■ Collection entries
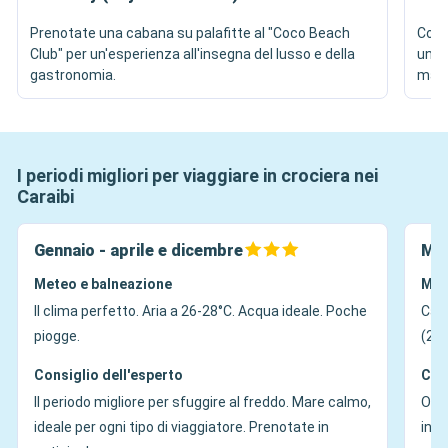
Prenotate una cabana su palafitte al "Coco Beach
Conc
Club" per un'esperienza all'insegna del lusso e della
un c
gastronomia.
mari
I periodi migliori per viaggiare in crociera nei
Caraibi
Gennaio - aprile e dicembre
Mag
Meteo e balneazione
Met
Il clima perfetto. Aria a 26-28°C. Acqua ideale. Poche
Cald
piogge.
(28°
Consiglio dell'esperto
Con
Il periodo migliore per sfuggire al freddo. Mare calmo,
Otti
ideale per ogni tipo di viaggiatore. Prenotate in
inve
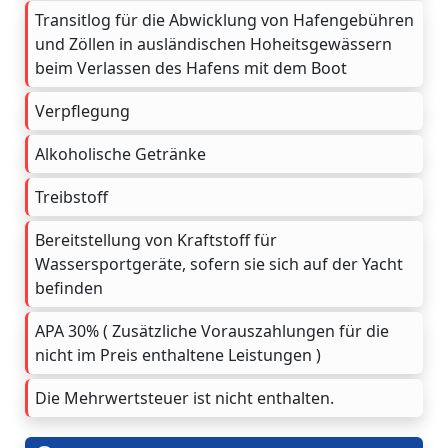
Transitlog für die Abwicklung von Hafengebühren
und Zöllen in ausländischen Hoheitsgewässern
beim Verlassen des Hafens mit dem Boot
Verpflegung
Alkoholische Getränke
Treibstoff
Bereitstellung von Kraftstoff für
Wassersportgeräte, sofern sie sich auf der Yacht
befinden
APA 30% ( Zusätzliche Vorauszahlungen für die
nicht im Preis enthaltene Leistungen )
Die Mehrwertsteuer ist nicht enthalten.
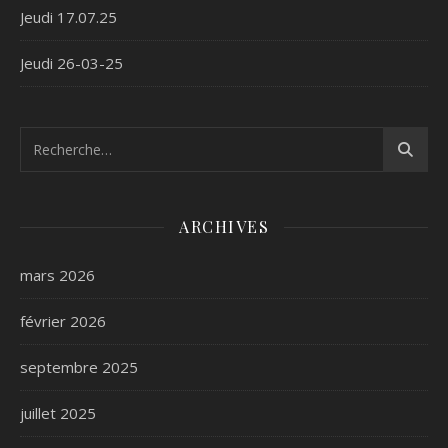
Jeudi 17.07.25
Jeudi 26-03-25
ARCHIVES
mars 2026
février 2026
septembre 2025
juillet 2025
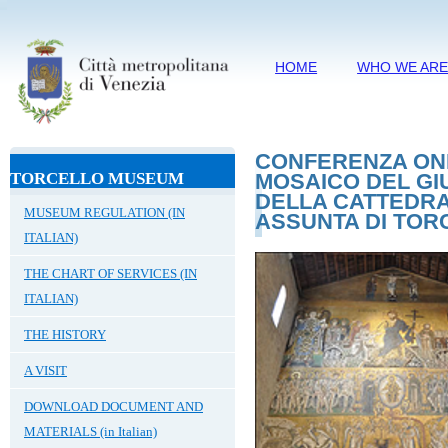
HOME
WHO WE AR
CONFERENZA ONL
TORCELLO MUSEUM
MOSAICO DEL GI
DELLA CATTEDRA
MUSEUM REGULATION (IN
ASSUNTA DI TOR
ITALIAN)
THE CHART OF SERVICES (IN
ITALIAN)
THE HISTORY
A VISIT
DOWNLOAD DOCUMENT AND
MATERIALS (in Italian)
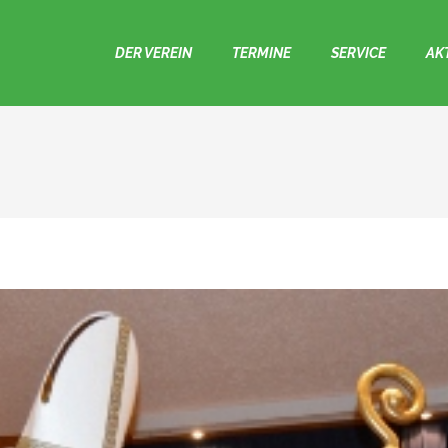
DER VEREIN
TERMINE
SERVICE
AK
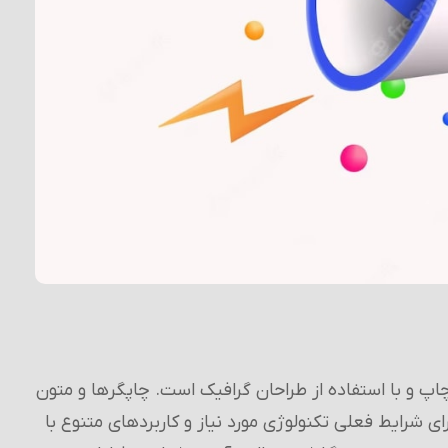
پ و با استفاده از طراحان گرافیک است. چاپگرها و متون
ی شرایط فعلی تکنولوژی مورد نیاز و کاربردهای متنوع با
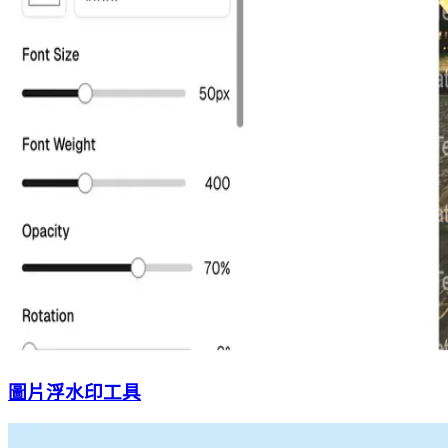
圖片浮水印工具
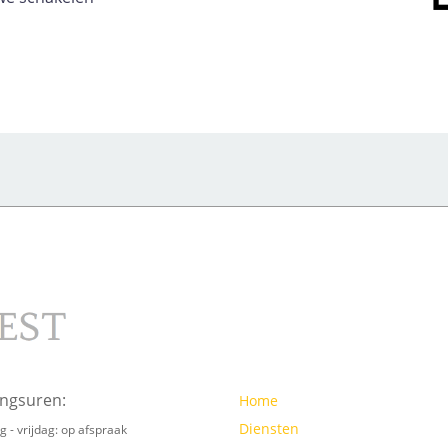
ngsuren:
Home
Diensten
 - vrijdag: op afspraak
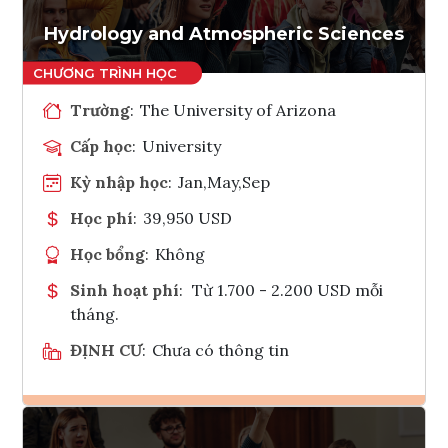
Tham vấn Interlink
Hydrology and Atmospheric Sciences
Trường
:
The University of Arizona
Cấp học
:
University
Kỳ nhập học
:
Jan,May,Sep
Học phí
:
39,950 USD
Học bổng
:
Không
Sinh hoạt phí
:
Từ 1.700 - 2.200 USD mỗi
tháng.
ĐỊNH CƯ
:
Chưa có thông tin
Ghi danh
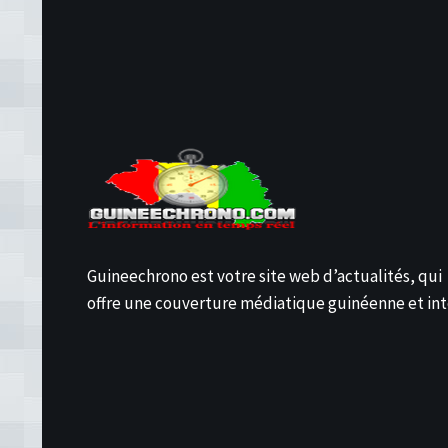
Guineechrono est votre site web d’actualités, qui
offre une couverture médiatique guinéenne et int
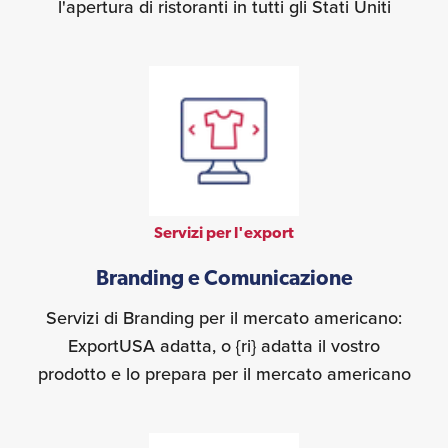
l'apertura di ristoranti in tutti gli Stati Uniti
Servizi per l'export
Branding e Comunicazione
Servizi di Branding per il mercato americano:
ExportUSA adatta, o {ri} adatta il vostro
prodotto e lo prepara per il mercato americano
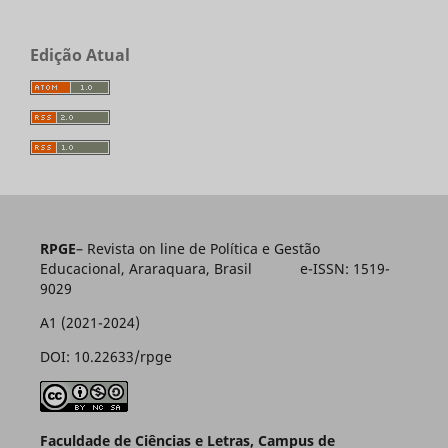
Edição Atual
RPGE
– Revista on line de Política e Gestão
Educacional, Araraquara, Brasil e-ISSN: 1519-
9029
A1 (2021-2024)
DOI: 10.22633/rpge
Faculdade de Ciências e Letras, Campus de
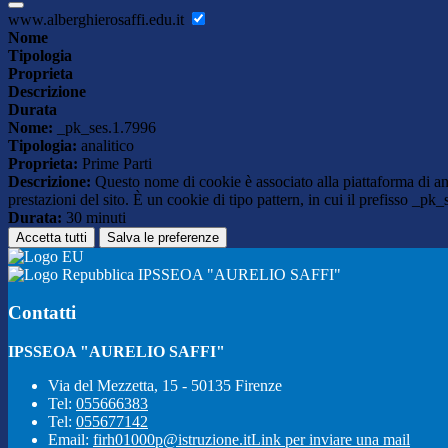
www.alberghierosaffi.edu.it
Nome
Tipologia
Proprieta
Descrizione
Durata
Nome:
_pk_ses.1.7996
Tipologia:
analitico
Proprieta:
Prime Parti
Descrizione:
Questo nome di cookie è associato alla piattaforma di ana
prestazioni del sito. È un cookie di tipo pattern, in cui il prefisso _pk
Durata:
30 minuti
Accetta tutti
Salva le preferenze
IPSSEOA "AURELIO SAFFI"
Contatti
IPSSEOA "AURELIO SAFFI"
Via del Mezzetta, 15 - 50135 Firenze
Tel:
055666383
Tel:
055677142
Email:
firh01000p@istruzione.it
Link per inviare una mail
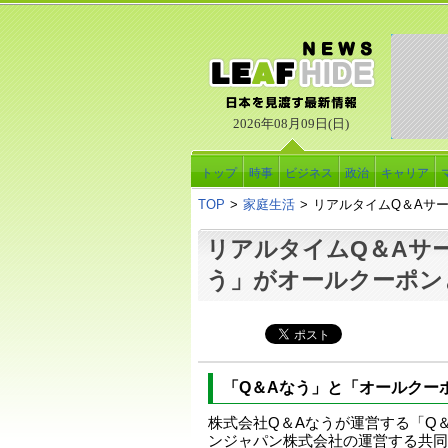
2026年08月09日(日)
トップ
時事
ビジネス
政治
キャリア
TOP
>
家庭生活
>
リアルタイムQ＆Aサ
リアルタイムQ＆Aサ
う」がオールクーポン
「Q＆Aなう」と「オールクー
株式会社Q＆Aなうが運営する「Q
ンジャパン株式会社の運営する共同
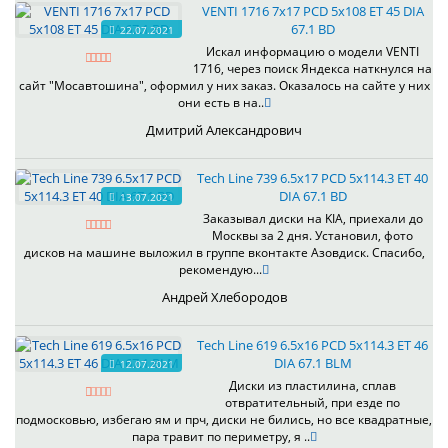
VENTI 1716 7x17 PCD 5x108 ET 45 DIA
67.1 BD
22.07.2021
Искал информацию о модели VENTI
1716, через поиск Яндекса наткнулся на
сайт "Мосавтошина", оформил у них заказ. Оказалось на сайте у них
они есть в на..
Дмитрий Александрович
Tech Line 739 6.5x17 PCD 5x114.3 ET 40
DIA 67.1 BD
13.07.2021
Заказывал диски на KIA, приехали до
Москвы за 2 дня. Установил, фото
дисков на машине выложил в группе вконтакте Азовдиск. Спасибо,
рекомендую...
Андрей Хлебородов
Tech Line 619 6.5x16 PCD 5x114.3 ET 46
DIA 67.1 BLM
12.07.2021
Диски из пластилина, сплав
отвратительный, при езде по
подмосковью, избегаю ям и прч, диски не бились, но все квадратные,
пара травит по периметру, я ..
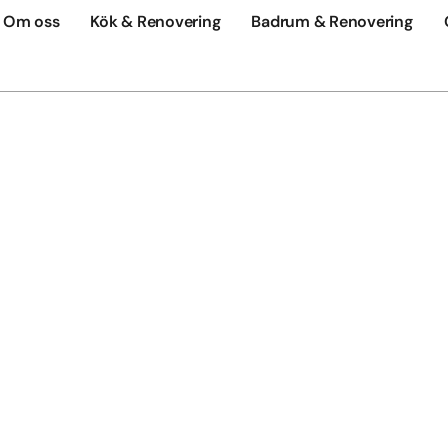
Om oss
Kök & Renovering
Badrum & Renovering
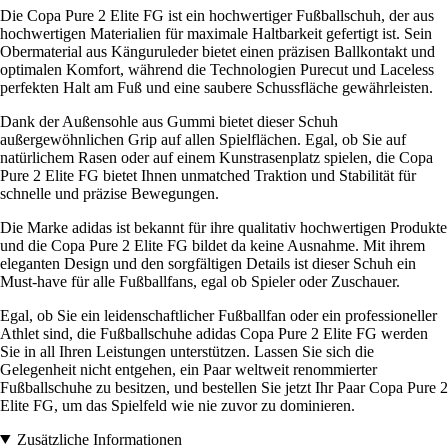
Die Copa Pure 2 Elite FG ist ein hochwertiger Fußballschuh, der aus
hochwertigen Materialien für maximale Haltbarkeit gefertigt ist. Sein
Obermaterial aus Känguruleder bietet einen präzisen Ballkontakt und
optimalen Komfort, während die Technologien Purecut und Laceless
perfekten Halt am Fuß und eine saubere Schussfläche gewährleisten.
Dank der Außensohle aus Gummi bietet dieser Schuh
außergewöhnlichen Grip auf allen Spielflächen. Egal, ob Sie auf
natürlichem Rasen oder auf einem Kunstrasenplatz spielen, die Copa
Pure 2 Elite FG bietet Ihnen unmatched Traktion und Stabilität für
schnelle und präzise Bewegungen.
Die Marke adidas ist bekannt für ihre qualitativ hochwertigen Produkte
und die Copa Pure 2 Elite FG bildet da keine Ausnahme. Mit ihrem
eleganten Design und den sorgfältigen Details ist dieser Schuh ein
Must-have für alle Fußballfans, egal ob Spieler oder Zuschauer.
Egal, ob Sie ein leidenschaftlicher Fußballfan oder ein professioneller
Athlet sind, die Fußballschuhe adidas Copa Pure 2 Elite FG werden
Sie in all Ihren Leistungen unterstützen. Lassen Sie sich die
Gelegenheit nicht entgehen, ein Paar weltweit renommierter
Fußballschuhe zu besitzen, und bestellen Sie jetzt Ihr Paar Copa Pure 2
Elite FG, um das Spielfeld wie nie zuvor zu dominieren.
Zusätzliche Informationen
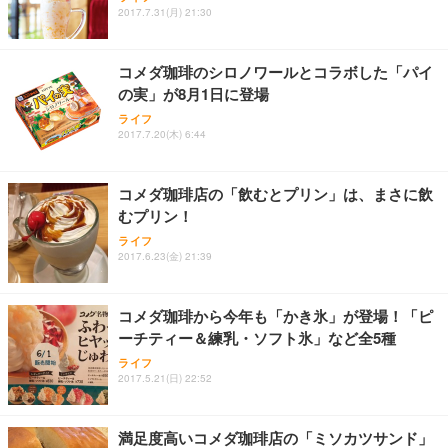
2017.7.31(月) 21:30
コメダ珈琲のシロノワールとコラボした「パイ
の実」が8月1日に登場
ライフ
2017.7.20(木) 6:44
コメダ珈琲店の「飲むとプリン」は、まさに飲
むプリン！
ライフ
2017.6.23(金) 21:39
コメダ珈琲から今年も「かき氷」が登場！「ピ
ーチティー＆練乳・ソフト氷」など全5種
ライフ
2017.5.21(日) 22:52
満足度高いコメダ珈琲店の「ミソカツサンド」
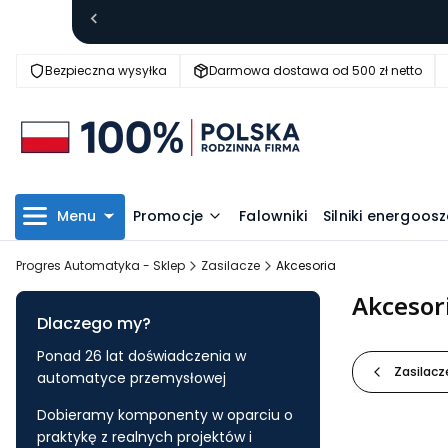
Bezpieczna wysyłka
Darmowa dostawa od 500 zł netto
Menu
Promocje
Falowniki
Silniki energoo
Progres Automatyka - Sklep
Zasilacze
Akcesoria
Akcesor
Dlaczego my?
Ponad 26 lat doświadczenia w
Zasilacz
automatyce przemysłowej
Dobieramy komponenty w oparciu o
praktykę z realnych projektów i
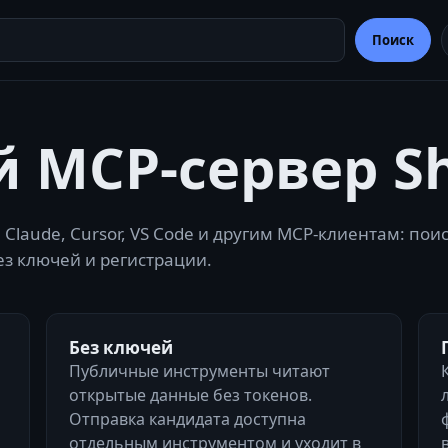
Поиск
MCP-сервер Shr
x, Claude, Cursor, VS Code и другим MCP-клиентам: п
з ключей и регистрации.
Без ключей
Публичные инструменты читают
открытые данные без токенов.
Отправка кандидата доступна
отдельным инструментом и уходит в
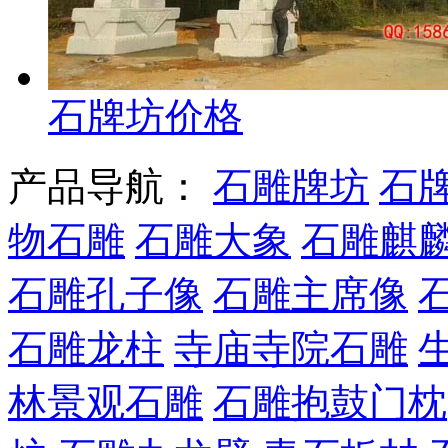
石牌坊价格
产品导航：
石雕牌坊
石
物石雕
石雕大象
石雕麒
石雕孔子像
石雕主席像
石雕龙柱
寺庙寺院石雕
林景观石雕
石雕抱鼓门枕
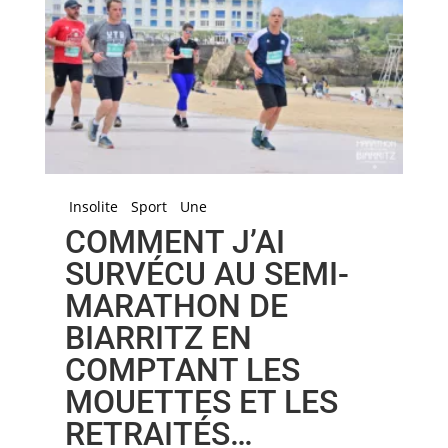
Insolite
Sport
Une
COMMENT J’AI
SURVÉCU AU SEMI-
MARATHON DE
BIARRITZ EN
COMPTANT LES
MOUETTES ET LES
RETRAITÉS…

■ What needs to be done
In the reply, each line of the data must appear exactly as written, and no picture may appear.

■ Answer
Prenotate una cabana su palafitte al "Coco Beach
Conc
Club" per un'esperienza all'insegna del lusso e della
un c
gastronomia.
mari
I periodi migliori per viaggiare in crociera nei
Caraibi
Gennaio - aprile e dicembre
Mag
Meteo e balneazione
Met
Il clima perfetto. Aria a 26-28°C. Acqua ideale. Poche
Cald
piogge.
(28°
Consiglio dell'esperto
Con
Il periodo migliore per sfuggire al freddo. Mare calmo,
Otti
ideale per ogni tipo di viaggiatore. Prenotate in
inve
Transitlog für die Abwicklung von Hafengebühren
und Zöllen in ausländischen Hoheitsgewässern
beim Verlassen des Hafens mit dem Boot
Verpflegung
Alkoholische Getränke
Treibstoff
Bereitstellung von Kraftstoff für
Wassersportgeräte, sofern sie sich auf der Yacht
befinden
APA 30% ( Zusätzliche Vorauszahlungen für die
nicht im Preis enthaltene Leistungen )
Die Mehrwertsteuer ist nicht enthalten.
Jeudi 17.07.25
Jeudi 26-03-25
ARCHIVES
mars 2026
février 2026
septembre 2025
juillet 2025
HOME
WHO WE AR
CONFERENZA ONL
TORCELLO MUSEUM
MOSAICO DEL GI
DELLA CATTEDRA
MUSEUM REGULATION (IN
ASSUNTA DI TOR
ITALIAN)
THE CHART OF SERVICES (IN
ITALIAN)
THE HISTORY
A VISIT
DOWNLOAD DOCUMENT AND
MATERIALS (in Italian)
DER VEREIN
TERMINE
SERVICE
AK
پ و با استفاده از طراحان گرافیک است. چاپگرها و متون
ی شرایط فعلی تکنولوژی مورد نیاز و کاربردهای متنوع با
圖片浮水印工具
ngsuren:
Home
Diensten
 - vrijdag: op afspraak
Tham vấn Interlink
Hydrology and Atmospheric Sciences
Trường
:
The University of Arizona
Cấp học
:
University
Kỳ nhập học
:
Jan,May,Sep
Học phí
:
39,950 USD
Học bổng
:
Không
Sinh hoạt phí
:
Từ 1.700 - 2.200 USD mỗi
tháng.
ĐỊNH CƯ
:
Chưa có thông tin
Ghi danh
Guineechrono est votre site web d’actualités, qui
offre une couverture médiatique guinéenne et int
l'apertura di ristoranti in tutti gli Stati Uniti
Servizi per l'export
Branding e Comunicazione
Servizi di Branding per il mercato americano:
ExportUSA adatta, o {ri} adatta il vostro
prodotto e lo prepara per il mercato americano
Edição Atual
RPGE
– Revista on line de Política e Gestão
Educacional, Araraquara, Brasil e-ISSN: 1519-
9029
A1 (2021-2024)
DOI: 10.22633/rpge
Faculdade de Ciências e Letras, Campus de
www.alberghierosaffi.edu.it
Nome
Tipologia
Proprieta
Descrizione
Durata
Nome:
_pk_ses.1.7996
Tipologia:
analitico
Proprieta:
Prime Parti
Descrizione:
Questo nome di cookie è associato alla piattaforma di ana
prestazioni del sito. È un cookie di tipo pattern, in cui il prefisso _pk
Durata:
30 minuti
Accetta tutti
Salva le preferenze
IPSSEOA "AURELIO SAFFI"
Contatti
IPSSEOA "AURELIO SAFFI"
Via del Mezzetta, 15 - 50135 Firenze
Tel:
055666383
Tel:
055677142
Email:
firh01000p@istruzione.it
Link per inviare una mail
2026年08月09日(日)
トップ
時事
ビジネス
政治
キャリア
TOP
>
家庭生活
>
リアルタイムQ＆Aサ
リアルタイムQ＆Aサ
う」がオールクーポン
「Q＆Aなう」と「オールクー
株式会社Q＆Aなうが運営する「Q
ンジャパン株式会社の運営する共同
VENTI 1716 7x17 PCD 5x108 ET 45 DIA
67.1 BD
22.07.2021
Искал информацию о модели VENTI
1716, через поиск Яндекса наткнулся на
сайт "Мосавтошина", оформил у них заказ. Оказалось на сайте у них
они есть в на..
Дмитрий Александрович
Tech Line 739 6.5x17 PCD 5x114.3 ET 40
DIA 67.1 BD
13.07.2021
Заказывал диски на KIA, приехали до
Москвы за 2 дня. Установил, фото
дисков на машине выложил в группе вконтакте Азовдиск. Спасибо,
рекомендую...
Андрей Хлебородов
Tech Line 619 6.5x16 PCD 5x114.3 ET 46
DIA 67.1 BLM
12.07.2021
Диски из пластилина, сплав
отвратительный, при езде по
подмосковью, избегаю ям и прч, диски не бились, но все квадратные,
пара травит по периметру, я ..
Om oss
Kök & Renovering
Badrum & Renovering
Die Copa Pure 2 Elite FG ist ein hochwertiger Fußballschuh, der aus
hochwertigen Materialien für maximale Haltbarkeit gefertigt ist. Sein
Obermaterial aus Känguruleder bietet einen präzisen Ballkontakt und
optimalen Komfort, während die Technologien Purecut und Laceless
perfekten Halt am Fuß und eine saubere Schussfläche gewährleisten.
Dank der Außensohle aus Gummi bietet dieser Schuh
außergewöhnlichen Grip auf allen Spielflächen. Egal, ob Sie auf
natürlichem Rasen oder auf einem Kunstrasenplatz spielen, die Copa
Pure 2 Elite FG bietet Ihnen unmatched Traktion und Stabilität für
schnelle und präzise Bewegungen.
Die Marke adidas ist bekannt für ihre qualitativ hochwertigen Produkte
und die Copa Pure 2 Elite FG bildet da keine Ausnahme. Mit ihrem
eleganten Design und den sorgfältigen Details ist dieser Schuh ein
Must-have für alle Fußballfans, egal ob Spieler oder Zuschauer.
Egal, ob Sie ein leidenschaftlicher Fußballfan oder ein professioneller
Athlet sind, die Fußballschuhe adidas Copa Pure 2 Elite FG werden
Sie in all Ihren Leistungen unterstützen. Lassen Sie sich die
Gelegenheit nicht entgehen, ein Paar weltweit renommierter
Fußballschuhe zu besitzen, und bestellen Sie jetzt Ihr Paar Copa Pure 2
Elite FG, um das Spielfeld wie nie zuvor zu dominieren.
Zusätzliche Informationen
2017.7.31(月) 21:30
コメダ珈琲のシロノワールとコラボした「パイ
の実」が8月1日に登場
ライフ
2017.7.20(木) 6:44
コメダ珈琲店の「飲むとプリン」は、まさに飲
むプリン！
ライフ
2017.6.23(金) 21:39
コメダ珈琲から今年も「かき氷」が登場！「ピ
ーチティー＆練乳・ソフト氷」など全5種
ライフ
2017.5.21(日) 22:52
満足度高いコメダ珈琲店の「ミソカツサンド」
Bezpieczna wysyłka
Darmowa dostawa od 500 zł netto
Menu
Promocje
Falowniki
Silniki energoo
Progres Automatyka - Sklep
Zasilacze
Akcesoria
Akcesor
Dlaczego my?
Ponad 26 lat doświadczenia w
Zasilacz
automatyce przemysłowej
Dobieramy komponenty w oparciu o
praktykę z realnych projektów i
Поиск
MCP-сервер Shr
x, Claude, Cursor, VS Code и другим MCP-клиентам: п
з ключей и регистрации.
Без ключей
Публичные инструменты читают
открытые данные без токенов.
Отправка кандидата доступна
отдельным инструментом и уходит в
石牌坊价格
产品导航：
石雕牌坊
石
物石雕
石雕大象
石雕麒
石雕孔子像
石雕主席像
石雕龙柱
寺庙寺院石雕
林景观石雕
石雕抱鼓门枕
Insolite
Sport
Une
COMMENT J’AI
SURVÉCU AU SEMI-
MARATHON DE
BIARRITZ EN
COMPTANT LES
MOUETTES ET LES
RETRAITÉS…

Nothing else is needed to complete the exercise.